/---

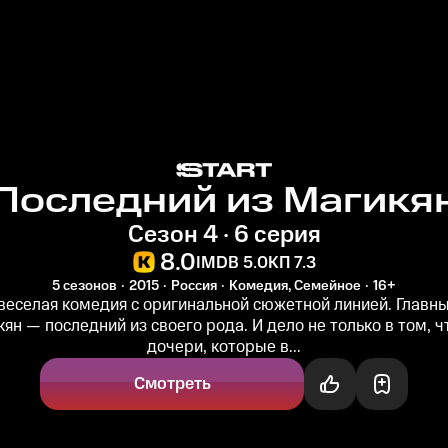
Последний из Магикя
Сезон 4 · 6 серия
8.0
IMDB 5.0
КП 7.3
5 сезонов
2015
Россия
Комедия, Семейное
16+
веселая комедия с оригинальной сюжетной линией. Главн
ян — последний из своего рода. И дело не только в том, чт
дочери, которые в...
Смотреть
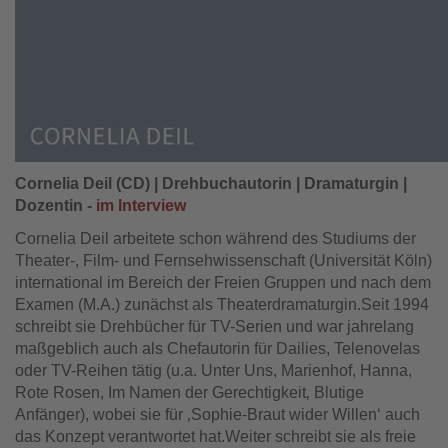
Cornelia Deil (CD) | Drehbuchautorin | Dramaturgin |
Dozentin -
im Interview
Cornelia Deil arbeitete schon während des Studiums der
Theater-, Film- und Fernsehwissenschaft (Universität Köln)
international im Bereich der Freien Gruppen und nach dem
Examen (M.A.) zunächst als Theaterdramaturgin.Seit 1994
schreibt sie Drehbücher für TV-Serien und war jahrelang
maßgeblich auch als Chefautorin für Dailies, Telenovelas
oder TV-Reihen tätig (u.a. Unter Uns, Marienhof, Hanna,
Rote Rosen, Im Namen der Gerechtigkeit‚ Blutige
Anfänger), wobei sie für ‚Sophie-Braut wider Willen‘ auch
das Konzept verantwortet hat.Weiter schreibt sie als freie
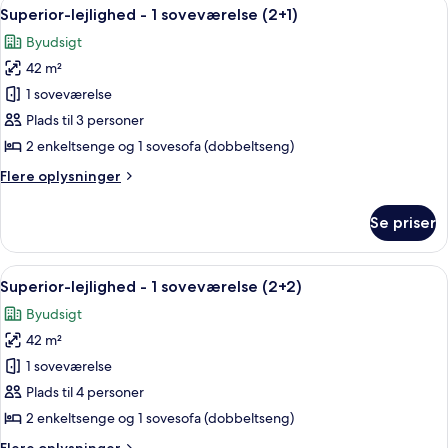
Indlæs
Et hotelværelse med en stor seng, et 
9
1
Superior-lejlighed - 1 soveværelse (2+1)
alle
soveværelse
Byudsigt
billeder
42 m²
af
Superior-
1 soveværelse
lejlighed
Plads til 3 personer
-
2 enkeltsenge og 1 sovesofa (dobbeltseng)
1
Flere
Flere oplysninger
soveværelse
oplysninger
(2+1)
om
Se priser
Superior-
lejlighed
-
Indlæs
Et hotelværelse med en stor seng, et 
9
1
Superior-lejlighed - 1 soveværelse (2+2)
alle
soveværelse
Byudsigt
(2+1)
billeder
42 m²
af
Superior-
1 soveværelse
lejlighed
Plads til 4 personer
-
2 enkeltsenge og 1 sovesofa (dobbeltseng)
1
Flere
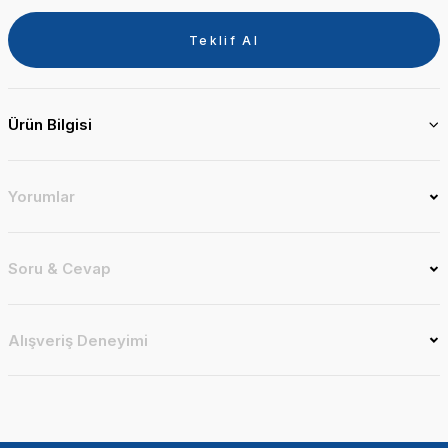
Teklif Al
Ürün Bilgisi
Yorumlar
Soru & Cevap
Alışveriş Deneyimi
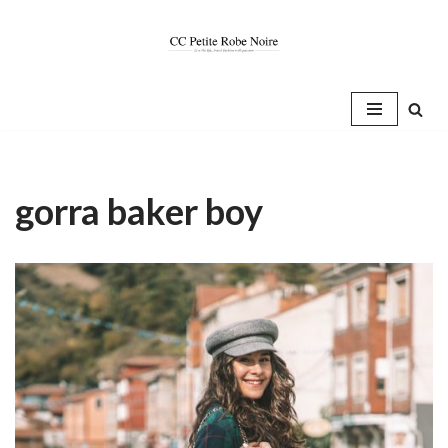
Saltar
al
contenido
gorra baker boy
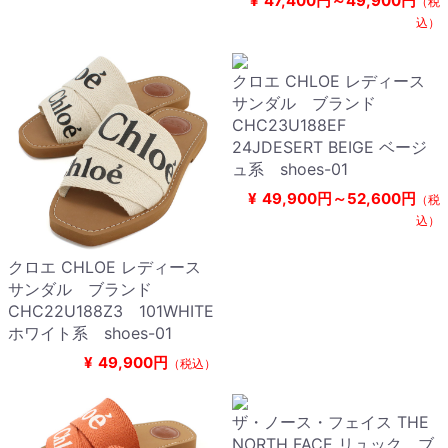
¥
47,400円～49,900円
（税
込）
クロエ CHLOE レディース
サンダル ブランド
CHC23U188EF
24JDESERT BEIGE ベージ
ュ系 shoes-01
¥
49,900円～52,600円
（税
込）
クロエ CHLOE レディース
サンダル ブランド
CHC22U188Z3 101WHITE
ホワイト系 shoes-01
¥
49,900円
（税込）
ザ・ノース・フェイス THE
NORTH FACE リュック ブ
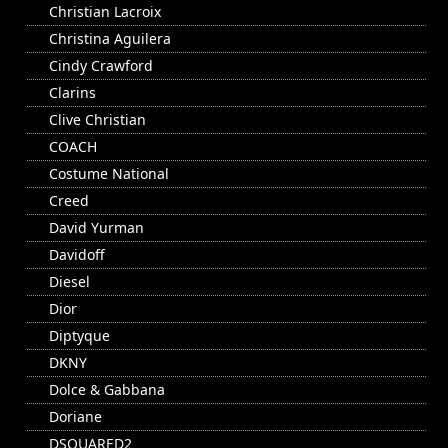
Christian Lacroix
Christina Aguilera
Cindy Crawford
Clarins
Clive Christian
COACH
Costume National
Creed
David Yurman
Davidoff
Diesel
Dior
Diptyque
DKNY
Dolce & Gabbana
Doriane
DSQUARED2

\---

= WHAT TO WORK ON =
What is needed is an exact reproduction of the data, pictures excluded.

= RESPONSE TO THIS TASK =
Последний из Магикя
Сезон 4 · 6 серия
8.0
IMDB 5.0
КП 7.3
5 сезонов
2015
Россия
Комедия, Семейное
16+
веселая комедия с оригинальной сюжетной линией. Главн
ян — последний из своего рода. И дело не только в том, чт
дочери, которые в...
Смотреть
Cornelia Deil (CD) | Drehbuchautorin | Dramaturgin |
Dozentin -
im Interview
Cornelia Deil arbeitete schon während des Studiums der
Theater-, Film- und Fernsehwissenschaft (Universität Köln)
international im Bereich der Freien Gruppen und nach dem
Examen (M.A.) zunächst als Theaterdramaturgin.Seit 1994
schreibt sie Drehbücher für TV-Serien und war jahrelang
maßgeblich auch als Chefautorin für Dailies, Telenovelas
oder TV-Reihen tätig (u.a. Unter Uns, Marienhof, Hanna,
Rote Rosen, Im Namen der Gerechtigkeit‚ Blutige
Anfänger), wobei sie für ‚Sophie-Braut wider Willen‘ auch
das Konzept verantwortet hat.Weiter schreibt sie als freie
Indlæs
Et hotelværelse med en stor seng, et 
9
1
Superior-lejlighed - 1 soveværelse (2+1)
alle
soveværelse
Byudsigt
billeder
42 m²
af
Superior-
1 soveværelse
lejlighed
Plads til 3 personer
-
2 enkeltsenge og 1 sovesofa (dobbeltseng)
1
Flere
Flere oplysninger
soveværelse
oplysninger
(2+1)
om
Se priser
Superior-
lejlighed
-
Indlæs
Et hotelværelse med en stor seng, et 
9
1
Superior-lejlighed - 1 soveværelse (2+2)
alle
soveværelse
Byudsigt
(2+1)
billeder
42 m²
af
Superior-
1 soveværelse
lejlighed
Plads til 4 personer
-
2 enkeltsenge og 1 sovesofa (dobbeltseng)
1
Flere
Teklif Al
Ürün Bilgisi
Yorumlar
Soru & Cevap
Alışveriş Deneyimi
Saltar
al
contenido
gorra baker boy
¥
47,400円～49,900円
（税
込）
クロエ CHLOE レディース
サンダル ブランド
CHC23U188EF
24JDESERT BEIGE ベージ
ュ系 shoes-01
¥
49,900円～52,600円
（税
込）
クロエ CHLOE レディース
サンダル ブランド
CHC22U188Z3 101WHITE
ホワイト系 shoes-01
¥
49,900円
（税込）
ザ・ノース・フェイス THE
NORTH FACE リュック ブ
Christian Lacroix
Christina Aguilera
Cindy Crawford
Clarins
Clive Christian
COACH
Costume National
Creed
David Yurman
Davidoff
Diesel
Dior
Diptyque
DKNY
Dolce & Gabbana
Doriane
DSQUARED2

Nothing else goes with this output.